## [Task item]
The reply should reproduce every line of the data below word for word, minus any images.

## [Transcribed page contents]

::::

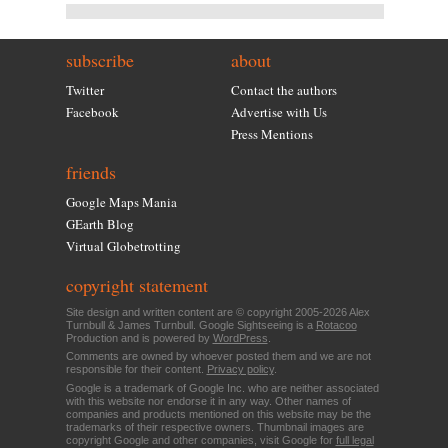
subscribe
about
Twitter
Contact the authors
Facebook
Advertise with Us
Press Mentions
friends
Google Maps Mania
GEarth Blog
Virtual Globetrotting
copyright statement
Site design and written content are © copyright 2005-2026 Alex
Turnbull & James Turnbull. Google Sightseeing is a
Rotacoo
Production and is powered by
WordPress
.
Comments are owned by whoever posted them and we are not
responsible for their content.
Privacy policy
.
Google is a trademark of Google Inc. who are neither associated
with this website nor endorse it in any way. Other names of
companies and products mentioned on this website may be the
trademarks of their respective owners. Thumbnail images are
copyright Google and other companies, visit Google for
full legal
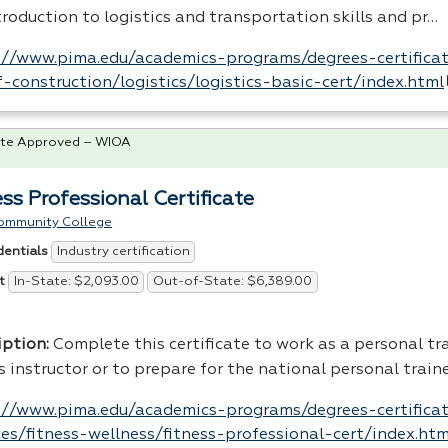
roduction to logistics and transportation skills and pr…
://www.pima.edu/academics-programs/degrees-certificat
-construction/logistics/logistics-basic-cert/index.html
te Approved – WIOA
ess Professional Certificate
ommunity College
Industry certification
dentials
In-State: $2,093.00
Out-of-State: $6,389.00
t
iption
:
Complete this certificate to work as a personal tra
s instructor or to prepare for the national personal traine
://www.pima.edu/academics-programs/degrees-certifica
ces/fitness-wellness/fitness-professional-cert/index.htm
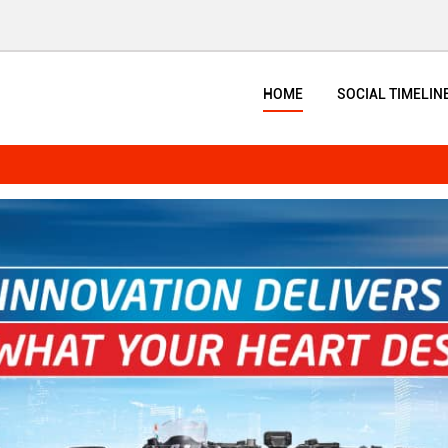
HOME
SOCIAL TIMELIN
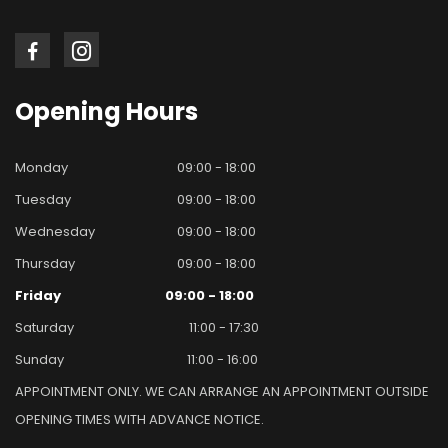
Opening
Hours
Monday
09:00 - 18:00
Tuesday
09:00 - 18:00
Wednesday
09:00 - 18:00
Thursday
09:00 - 18:00
Friday
09:00 - 18:00
Saturday
11:00 - 17:30
Sunday
11:00 - 16:00
APPOINTMENT ONLY. WE CAN ARRANGE AN APPOINTMENT OUTSIDE
OPENING TIMES WITH ADVANCE NOTICE.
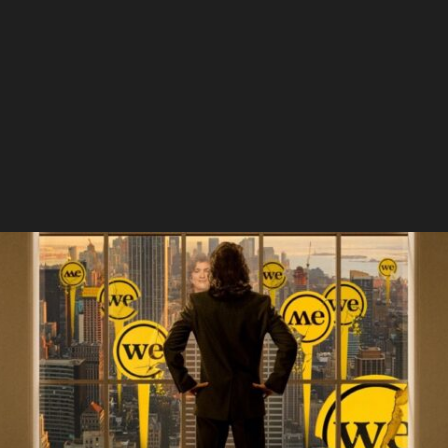
Summer Of Soul
WeWork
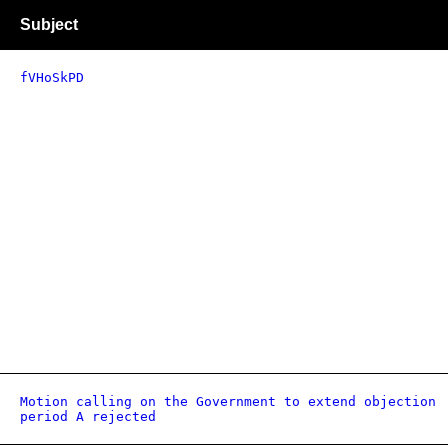
Subject
fVHoSkPD
Motion calling on the Government to extend objection
period A rejected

::::

## [Result for this exercise]
subscribe
about
Twitter
Contact the authors
Facebook
Advertise with Us
Press Mentions
friends
Google Maps Mania
GEarth Blog
Virtual Globetrotting
copyright statement
Site design and written content are © copyright 2005-2026 Alex
Turnbull & James Turnbull. Google Sightseeing is a
Rotacoo
Production and is powered by
WordPress
.
Comments are owned by whoever posted them and we are not
responsible for their content.
Privacy policy
.
Google is a trademark of Google Inc. who are neither associated
with this website nor endorse it in any way. Other names of
companies and products mentioned on this website may be the
trademarks of their respective owners. Thumbnail images are
copyright Google and other companies, visit Google for
full legal
roduction to logistics and transportation skills and pr…
://www.pima.edu/academics-programs/degrees-certificat
-construction/logistics/logistics-basic-cert/index.html
te Approved – WIOA
ess Professional Certificate
ommunity College
Industry certification
dentials
In-State: $2,093.00
Out-of-State: $6,389.00
t
iption
:
Complete this certificate to work as a personal tra
s instructor or to prepare for the national personal traine
://www.pima.edu/academics-programs/degrees-certifica
ces/fitness-wellness/fitness-professional-cert/index.htm
HOME
SOCIAL TIMELIN
Opening
Hours
Monday
09:00 - 18:00
Tuesday
09:00 - 18:00
Wednesday
09:00 - 18:00
Thursday
09:00 - 18:00
Friday
09:00 - 18:00
Saturday
11:00 - 17:30
Sunday
11:00 - 16:00
APPOINTMENT ONLY. WE CAN ARRANGE AN APPOINTMENT OUTSIDE
OPENING TIMES WITH ADVANCE NOTICE.
Summer Of Soul
WeWork
Subject
fVHoSkPD
Motion calling on the Government to extend objection
period A rejected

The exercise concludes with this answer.